ADIL itu bukan hanya kepada orang yang kita cintai. Bahkan terhadap musuh pun harus adil.
Banyak hikmah dari kisah para Nabi. Di antaranya bagaimana bersikap adil terhadap musuh. Karena meski musuh, mereka juga manusia yang suatu saat bisa berubah. Kalau ia tak berubah, mungkin anaknya yang akan berubah.
Begitulah sikap Nabi shallallahu ‘alaihi wasallam terhadap Abu Jahal. Sekeras apa pun Abu Jahal memusuhi Nabi, Nabi tetap bersikap adil. Yang buruknya dihindari, yang baiknya dihargai.
Bayangkan jika Nabi menjeneralisir bahwa semua yang ada di Abu Jahal buruk, mungkin tak ada sahabat Nabi yang bernama Ikrimah bin Abu Jahal radhiyallahu ‘anhu. Siapa sangka, seorang putera yang ayahnya begitu keras memusuhi Nabi justru menjadi pembela Nabi.

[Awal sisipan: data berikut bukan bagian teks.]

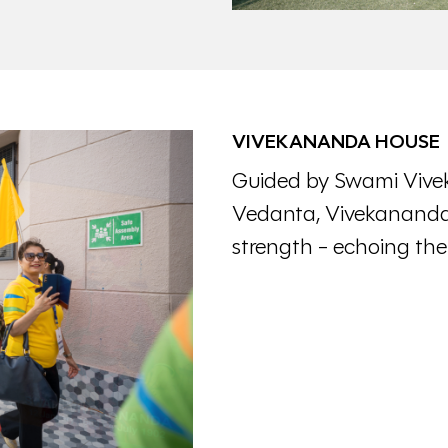
VIVEKANANDA HOUSE
Guided by Swami Vive
Vedanta, Vivekananda 
strength - echoing the re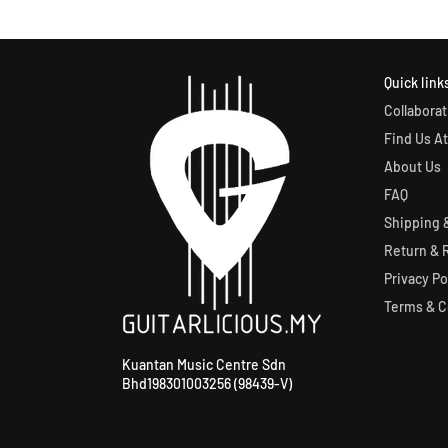
Quick link
Collaborat
Find Us At
About Us
FAQ
Shipping &
Return & 
Privacy Po
Terms & C
Kuantan Music Centre Sdn
Bhd198301003256 (98439-V)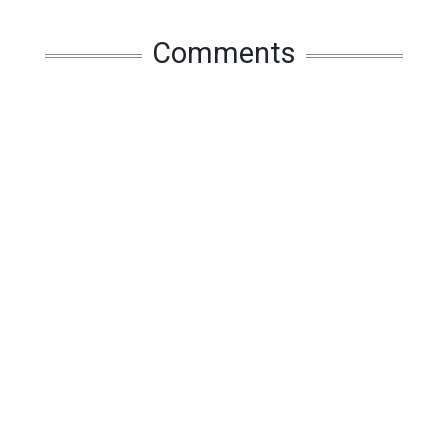
Comments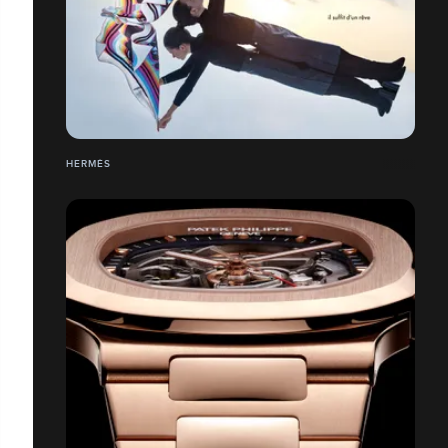
HERMÉS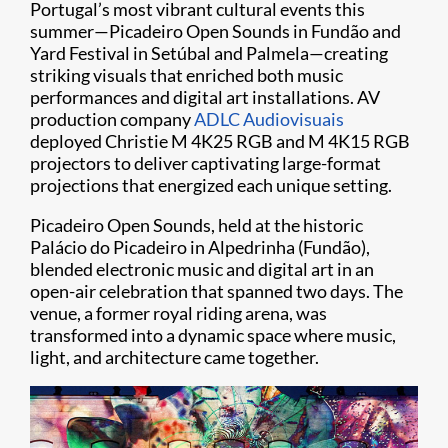
Portugal’s most vibrant cultural events this
summer—Picadeiro Open Sounds in Fundão and
Yard Festival in Setúbal and Palmela—creating
striking visuals that enriched both music
performances and digital art installations. AV
production company
ADLC Audiovisuais
deployed Christie M 4K25 RGB and M 4K15 RGB
projectors to deliver captivating large-format
projections that energized each unique setting.
Picadeiro Open Sounds, held at the historic
Palácio do Picadeiro in Alpedrinha (Fundão),
blended electronic music and digital art in an
open-air celebration that spanned two days. The
venue, a former royal riding arena, was
transformed into a dynamic space where music,
light, and architecture came together.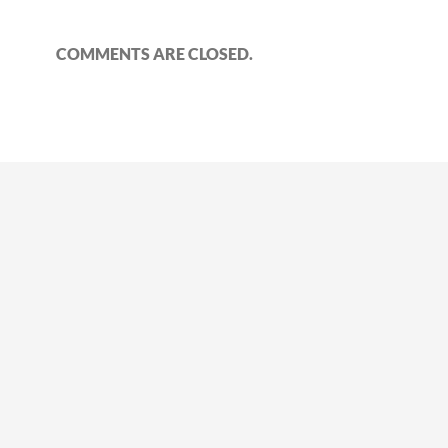
COMMENTS ARE CLOSED.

Begitu pun Abu Sufyan. Nabi juga bersifat adil, meski ia begitu memusuhi Nabi. Karena pada akhirnya Abu Sufyan masuk Islam. Dan lahir pula dari Abu Sufyan, seorang sahabat Nabi yang bernama Muawiyah bin Abu Sufyan radhiyallahu ‘anhu.
Siapa pula yang tak kenal tokoh munafik di Madinah. Namanya Abdullah bin Salul atau biasa disebut Ibnu Salul. Permusuhannya begitu keras dengan Nabi.
Namun, Nabi tetap bisa bersikap adil terhadap Ibnu Salul itu. Dan siapa sangka, dari dirinya lahir seorang sahabat Nabi bernama Abdullah bin Abdullah bin Salul radhiyallahu ‘anhu. Abdullah ini bahkan menjadi sekretaris penulisan wahyu di masa Rasulullah.
Kalau bersikap adil terhadap orang-orang yang dicintai itu wajar. Tapi bersikap adil terhadap orang yang dibenci itu sulitnya luar biasa.
Di sinilah akal dan nafsu saling berebut pengaruh. Akal adalah hati saat mampu membedakan mana yang baik dan buruk. Sementara, nafsu hanya emosi dan kemarahan.
Salah satu bentuk sikap adil terhadap yang membenci kita adalah kemampuan untuk memaafkan mereka. Apalagi jika permohonan maaf itu diajukan secara tulus: di antaranya mengembalikan hak-hak yang dizalimi dan lainnya.
Allah subhanahu wata’ala membimbing kita dalam firman-Nya, “…Dan janganlah kebencianmu terhadap suatu kaum mendorongmu untuk berlaku tidak adil. Berlaku adillah, karena (adil) itu lebih dekat kepada takwa…” (QS. Al-Maidah: 8) [Mh]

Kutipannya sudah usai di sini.